It’s been a strange time for me right now. Over the past few years, I’ve created an amazing amount of work for my Birthstone Goddesses project, but now I’m in a place where I feel overwhelmed by the prospect of getting all that work out into the world in a meaningful way! I’ve been learning as I go along using my background in Arts Admin to fly by the seat of my pants, but as far as knowing anything about fine art marketing, I don’t feel my knowledge is adequate.
And that’s why Emily Jefford‘s Making Art Work course has piqued my interest of late! Emily’s name has floated to me over the past couple years as someone who has mentored some amazingly talented folks I know, like Naomi VanDoren, Emily Hare, and Kiri Leonard, to name a few. Her course focuses on fine art marketing from the ground up, from exploring your motivations as a creator to how you can build a sustainable business out of your art. It sounds perfect for helping me feel just a little less crushed beneath the weight of my unorganized ambitions!
As such, I’m hopping on Emily’s free preview course Share the Work 2021, which challenges you to 5 days of prompts that help you explore some basic thought processes for getting your business and your art organized for success. I’ll be sharing my progress here as I complete each worksheet! Enjoy this rip-roaring ride because I’m starting a little late. Share the Work goes away on the 25th (in 6 days)!
Feel free to take the mini-course with me and share your thoughts here in the comments (or on my Discord).

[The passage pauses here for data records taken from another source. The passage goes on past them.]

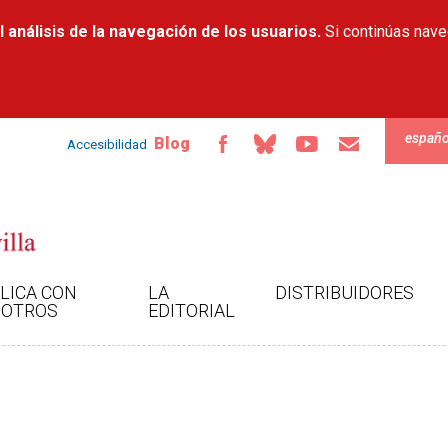
Pasar al
 análisis de la navegación de los usuarios.
contenido
Si continúas nav
principal
españo
Blog
Accesibilidad
LICA CON
LA
DISTRIBUIDORES
OTROS
EDITORIAL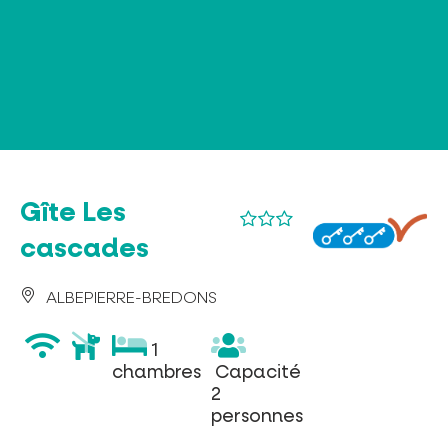
Panneau de gestion des cookies
Gîte Les
cascades
ALBEPIERRE-BREDONS
wifi
animaux
1
1
acceptés
chambres
Capacité
chambres
Capacité
2
2
personnes
personnes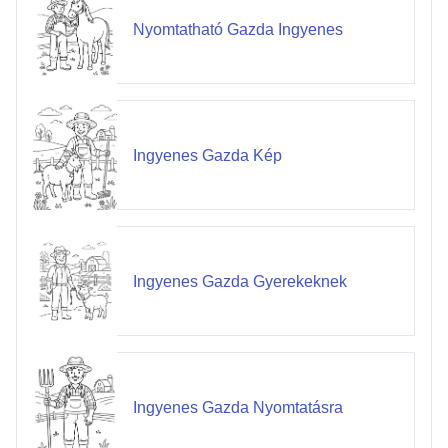
Nyomtatható Gazda Ingyenes
Ingyenes Gazda Kép
Ingyenes Gazda Gyerekeknek
Ingyenes Gazda Nyomtatásra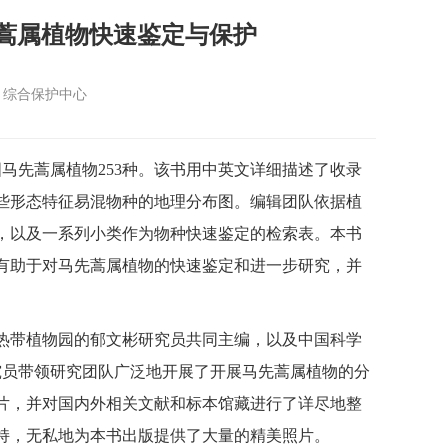
蒿属植物快速鉴定与保护
：综合保护中心
马先蒿属植物253种。该书用中英文详细描述了收录
些形态特征易混物种的地理分布图。编辑团队依据植
类，以及一系列小类作为物种快速鉴定的检索表。本书
有助于对马先蒿属植物的快速鉴定和进一步研究，并
带植物园的郁文彬研究员共同主编，以及中国科学
究员带领研究团队广泛地开展了开展马先蒿属植物的分
片，并对国内外相关文献和标本馆藏进行了详尽地整
持，无私地为本书出版提供了大量的精美照片。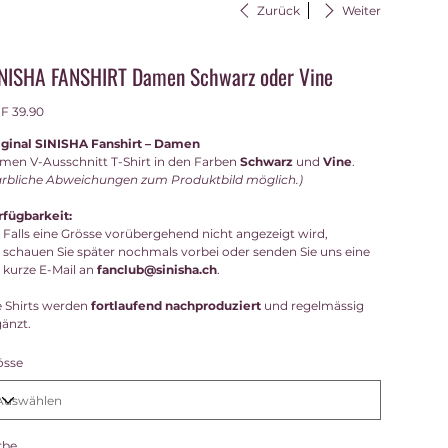
Zurück
Weiter
NISHA FANSHIRT Damen Schwarz oder Vine
s
F 39.90
iginal SINISHA Fanshirt – Damen
men V-Ausschnitt T-Shirt in den Farben
Schwarz
und
Vine
.
arbliche Abweichungen zum Produktbild möglich.)
rfügbarkeit:
Falls eine Grösse vorübergehend nicht angezeigt wird,
schauen Sie später nochmals vorbei oder senden Sie uns eine
kurze E-Mail an
fanclub@sinisha.ch
.
e Shirts werden
fortlaufend nachproduziert
und regelmässig
gänzt.
össe
rbe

I gotta be honest, guys. All these questions about why I create art and what meaning my art has for others proved really difficult! I’ve never tried to dive too much deeper into why I do what I do, except when I’ve been forced to for school assignments and artist’s statements. I’ve always loved making art. It’s been second nature for so long that I’ve not really questioned it!

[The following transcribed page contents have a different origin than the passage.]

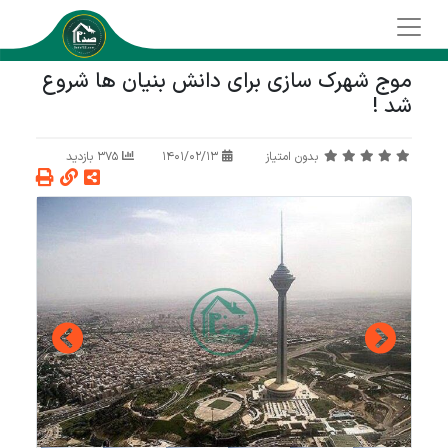
موج شهرک سازی برای دانش بنیان ها شروع
شد !
بدون امتیاز
1401/02/13
375 بازدید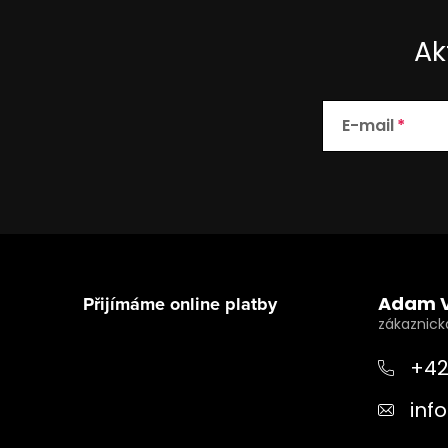
Ak
E-mail
Z
á
Přijímáme online platby
Adam 
p
a
+42
t
info
í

Was there any deeper meaning than ‘because I like doing it’? More particularly, I started creating my Birthstone Goddesses because I love Mucha and wanted to create something that channeled that sense of awe and beauty I get from my favorite Art Nouveau pieces. What more meaning did I need than “because I enjoy doing it and maybe other people might like it too?”. The answers I found through this closer examination intrigued me!
Day 1 Challenge Worksheet
Why do you create? What keeps you coming back to the process?
The joy of realizing ideas for things I love and want to see more of in the world. The happiness that comes from mastering a skill. The joy of learning new things.
What meaning does your creative work bring to your life?
Creating images, characters, and stories that resonate and teach people how to be people be better people brings me joy. Spreading an appreciation of nature, beauty, and stories also fulfills me.
How does it benefit others?
Try to go a little deeper than “it’s pretty” — though that totally counts!
I hope that sharing my art helps others gain a similar appreciation that I feel from stories and imagery that teach and empower others. My goddesses, in particular, provide aspirational magic and beauty to empower those individuals whose months each goddess represents.
What messages do you convey through your art?
My Birthstone Goddesses convey a respect for the primal waxing and waning of life and death, the cycle of human festivals of life, love, and death. They pay homage to the cycle of the year that reflect human existence, while also empowering women, the unseen, and underappreciated.
Why does this message matter to you?
I see a lack of the kind of stories about empathy and complex morality in the world and I want to explore them. I also want to see more people who look like my multiracial family. I want to normalize different types of human beauty and to empower myself and others by telling stories that relate to them and motivate them towards positive change.
I was very surprised to see many of my answers leading back to the idea of female empowerment and personal empowerment, though it made sense once I dove deep and connected the dots to the things I personally love, like the history of historical women and other underappreciated figures. It was not an accident that my Birthstone Goddesses span a more diverse range of races, which represent my own colorful family, starting with my olive-skinned Latina mother for December.
These answers also reinforce what I’ve seen at conventions in the past. For example, many folks would pick up the Lady of September (my most popular print), because they liked that she represented an interesting depiction of their personal birth month. She empowered them in a way that other depictions of September by other artists haven’t.
I’m also realizing I’ve been marketing my Birthstone Goddesses more as an illustrator would. I’ve been very focused on the fantastical lore I’ve come up for their function as goddesses. Fine Art, from what I’m gathering from the lectures thus far, is more focused on what a buyer sees of themselves in a piece of work or what that art says about them if they display it.
Hopefully, I can figure out how best to combine both of these approaches! I love telling fantastical stories and I’d love for people to feel empowered and awed by my goddesses without requiring them to necessarily read their lore write-ups.
Tomorrow’s challenge is Sharing Your Vision With Your Audience, which asks probing questions about inspiration and our ideal customers. Should be fun!